# 8 Weeks Available Any Ideas?



## karenmac (Jan 26, 2008)

Morning All! We have about 8 weeks to tour from home (Costa Blanca), Galicia, Asturias etc (Green Spain!) along to Pamplona, down to Zaragoza before meeting up mid Sept with friends in Barcelona. 

Any "must sees", good sites etc, ideas very welcome.

Thanks
Karen & William


----------



## Superk (Aug 22, 2005)

Portugal :lol: 

Went for the first time this year on way back from Morocco after having done most of Spain - coast and mountains in the past - excellent.

 
Keith


----------



## derek500 (Oct 31, 2005)

We came back last week from Los Picos de Europa and the Asturias coast. Stayed at two ACSI campsites, La Paz on the coast near Llanes and La Viorna near Potes in los Picos. Both excellent.

We overnighted both ways there and back at the lovely walled city of Burgo de Osma. Well worth a visit. We overnighted for free in the car park by the city walls. Water, but no dumping facilities.

About 20km north of Burgo is the totally stunning Cañón del Rio Lobos. Absolutely beautiful. There are two car parks there and according to the Spanish motorhome forums overnighting is allowed.

We toured Galicia a couple of years ago, visiting Pontevedre, A Coruña and Santiago del Campostela.
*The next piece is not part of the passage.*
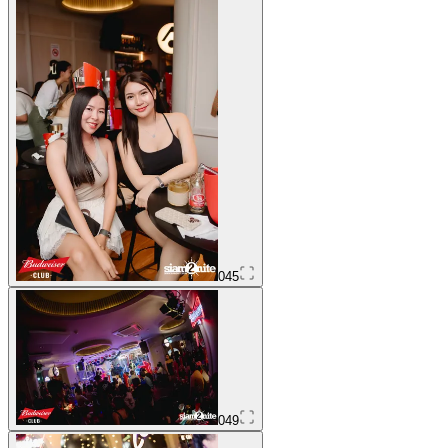
045
049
The drive around the top north west coastline with its pretty fishing villages is worth doing. We stayed exclusively on free Aires.


----------



## karenmac (Jan 26, 2008)

Know what you mean - went to Portugal this year - very beautiful in the North. We are specifically looking to visit Galicia, Asturias etc. Thnx for your reply


----------



## karenmac (Jan 26, 2008)

thnx Derek - sounds good. Looking forward to seeing the North.


----------



## hogan (Oct 31, 2006)

If you are between Valencia and Barcelona make sure you spend a night at Vinaros Just head for the port , its wild camping but you will finds lots of motorhomes there.And buy fish straight from the boats around 4.30 PM.


----------